尚嗣:所詮お前も俺も標本の蝶だ。そんな歪なもの同士で、何を始められる?
 

賢治:俺の羽根を、先生にあげます。
 

尚嗣:は?
 

賢治:俺にも羽根があるのなら、あげます。だから安心して、先生は今の羽根を引きちぎってください。
 

尚嗣:塩野、お前何言ってるんだ。お前は今、「蝶」になれた、って喜んでいたばかりだろうが。
 

賢治:はい、最高の気分です。だって「蝶」なら羽根がある。先生にあげることができる。
 

尚嗣:そうしたら、お前はまた虫けらに逆戻りだぞ。
 

賢治:でも、俺の羽根は先生の背中にある。先生は優しい人だから、きっとそれを忘れられない。だから先生の視界には、いつだって俺がいる。きっと、ずっと。
 

尚嗣:……何を
 

賢治:だから今度は、先生の身代わりとしての俺ではなく、目障りな俺自身をいたぶればいい。思う存分叩いて、踏んで、蹴り飛ばして、首を締めればいい。
 

尚嗣:いかれてる。
 

賢治:でも、やっぱり先生は逃げない。
 

(尚嗣、賢治の頬を打つ)
 

賢治:そう、それでいいんです。
 

尚嗣:……お前が、お前が俺を「蝶」だなんて言うのが、悪いんだ。
 

賢治:好きなだけ、好きなように生きて、呼吸をしてください。
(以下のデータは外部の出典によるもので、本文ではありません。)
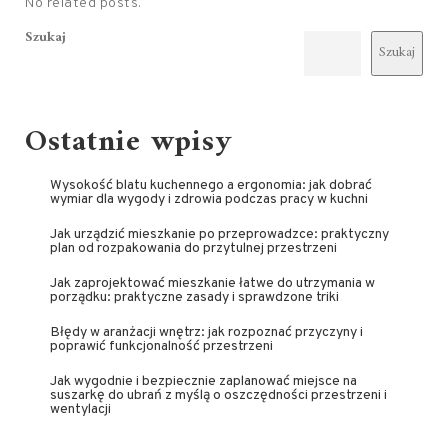
No related posts.
Szukaj
Szukaj
Ostatnie wpisy
Wysokość blatu kuchennego a ergonomia: jak dobrać
wymiar dla wygody i zdrowia podczas pracy w kuchni
Jak urządzić mieszkanie po przeprowadzce: praktyczny
plan od rozpakowania do przytulnej przestrzeni
Jak zaprojektować mieszkanie łatwe do utrzymania w
porządku: praktyczne zasady i sprawdzone triki
Błędy w aranżacji wnętrz: jak rozpoznać przyczyny i
poprawić funkcjonalność przestrzeni
Jak wygodnie i bezpiecznie zaplanować miejsce na
suszarkę do ubrań z myślą o oszczędności przestrzeni i
wentylacji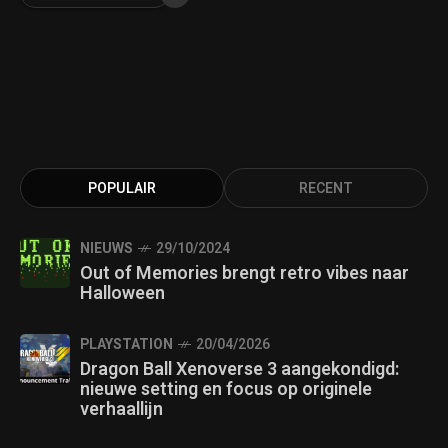
POPULAIR
RECENT
NIEUWS
29/10/2024
Out of Memories brengt retro vibes naar
Halloween
PLAYSTATION
20/04/2026
Dragon Ball Xenoverse 3 aangekondigd:
nieuwe setting en focus op originele
verhaallijn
そしてひらひらと、空に飛んでいけばいい。そうしてたまに、その背中に生えた俺の羽根に苛立ちを覚えたら、衝動に駆られたら、また自由に俺をいたぶればいい。
 

(尚嗣、震えながら息を吐く) 
 

賢治:愛しています。
 

尚嗣:虫けらが何を
 

賢治:俺は「蝶」です。羽根を自らもいだだけの、「蝶」です。
 

尚嗣:なら、虫けらは俺の方か。
 

賢治:いいえ。言ったじゃないですか。俺にとって貴方は、永遠に「蝶」です。
 

尚嗣:くっ……ははは……
 

賢治:愛しています。
 

(尚嗣、賢治を打つ)


賢治:……先生だけが、俺が「蝶」であることを知っていればいいんです。
 

(尚嗣、もう一度賢治を打つ)
 

賢治:愛しています。尚嗣さん。――俺を、貴方だけの、永遠の「蝶」にしてください。